A DataFrame is a two-dimensional data structure, i.e., data is aligned in a tabular fashion in rows and columns. Pandas DataFrame consists of three principal components, the data, rows, and columns.

Pandas DataFrame will be created by loading the datasets from existing MS Excel files, CSV files or SQL Database. Pandas DataFrame can also be created from the lists, dictionaries etc.


## Use Pandas to display the dataset


In [10]:
import pandas as pd

#read excel file
train_data_raw = pd.read_excel("/content/PRO-C114-Text-Sentiment-Dataset/text-emotion-training-dataset.xlsx")

#display first five entries of training dataset
train_data_raw.head()

Unnamed: 0,Text_Emotion
0,i didnt feel humiliated;sadness
1,i can go from feeling so hopeless to so damned...
2,im grabbing a minute to post i feel greedy wro...
3,i am ever feeling nostalgic about the fireplac...
4,i am feeling grouchy;anger


## Split the rows in two columns as Text and Emotions

In [8]:
a="hello;world;ikj;wqre"
b=a.split(";",2)
print(b)

['hello', 'world', 'ikj;wqre']


In [13]:
#Split the rows in two columns as Text and Emotions
train_data = pd.DataFrame(train_data_raw["Text_Emotion"].str.split(";",1).tolist(), 
                                                     columns = ['Text','Emotion'])
train_data.head()

Unnamed: 0,Text,Emotion
0,i didnt feel humiliated,sadness
1,i can go from feeling so hopeless to so damned...,sadness
2,im grabbing a minute to post i feel greedy wrong,anger
3,i am ever feeling nostalgic about the fireplac...,love
4,i am feeling grouchy,anger


In [19]:
train_data.head()

Unnamed: 0,Text,Emotion
0,i didnt feel humiliated,4
1,i can go from feeling so hopeless to so damned...,4
2,im grabbing a minute to post i feel greedy wrong,0
3,i am ever feeling nostalgic about the fireplac...,3
4,i am feeling grouchy,0


## Giving labels to Emotions

In [14]:
#Find unique emotions
train_data["Emotion"].unique()

array(['sadness', 'anger', 'love', 'surprise', 'fear', 'joy'],
      dtype=object)

In [17]:
#Create a Dictionary to replace emotions with labels
encode_emotions = {"anger": 0, "fear": 1, "joy": 2, "love": 3, "sadness": 4, "surprise": 5}

In [18]:
train_data.replace(encode_emotions, inplace = True)
train_data.head()

Unnamed: 0,Text,Emotion
0,i didnt feel humiliated,4
1,i can go from feeling so hopeless to so damned...,4
2,im grabbing a minute to post i feel greedy wrong,0
3,i am ever feeling nostalgic about the fireplac...,3
4,i am feeling grouchy,0


## Convert Dataframe to list of dataset

In [20]:
# Convert Dataframe to list of dataset

training_sentences = []
training_labels = []

# append text and emotions in the list using the 'loc' method

for i in range(len(train_data)):
  
  sentence = train_data.loc[i, "Text"]
  training_sentences.append(sentence)

  label = train_data.loc[i, "Emotion"]
  training_labels.append(label)

In [21]:
#Check a random text and label of the list

training_sentences[30], training_labels[30]

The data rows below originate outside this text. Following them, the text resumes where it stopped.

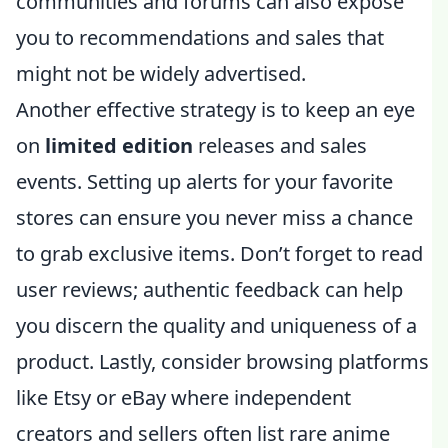
communities and forums can also expose
you to recommendations and sales that
might not be widely advertised.
Another effective strategy is to keep an eye
on
limited edition
releases and sales
events. Setting up alerts for your favorite
stores can ensure you never miss a chance
to grab exclusive items. Don’t forget to read
user reviews; authentic feedback can help
you discern the quality and uniqueness of a
product. Lastly, consider browsing platforms
like Etsy or eBay where independent
creators and sellers often list rare anime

('i get giddy over feeling elegant in a perfectly fitted pencil skirt', 2)

## Tokenization & Padding

The act of converting text into numbers is known as **Tokenization**. The **Tokenizer** class of Keras is used for encoding text input into integer sequence. 

In [24]:
#import Tokenizer from tensorflow

import tensorflow as tf

from tensorflow.keras.preprocessing.text import Tokenizer

#Define parameters for Tokenizer

vocab_size = 10000
embedding_dim = 16
oov_tok = "<OOV>"
training_size = 20000

tokenizer = Tokenizer(num_words=vocab_size, oov_token=oov_tok)
tokenizer.fit_on_texts(training_sentences)

#Create a word_index dictionary

word_index = tokenizer.word_index

#Check numeral value assigned to a word

word_index["the"]

6

In [25]:
training_sequences = tokenizer.texts_to_sequences(training_sentences)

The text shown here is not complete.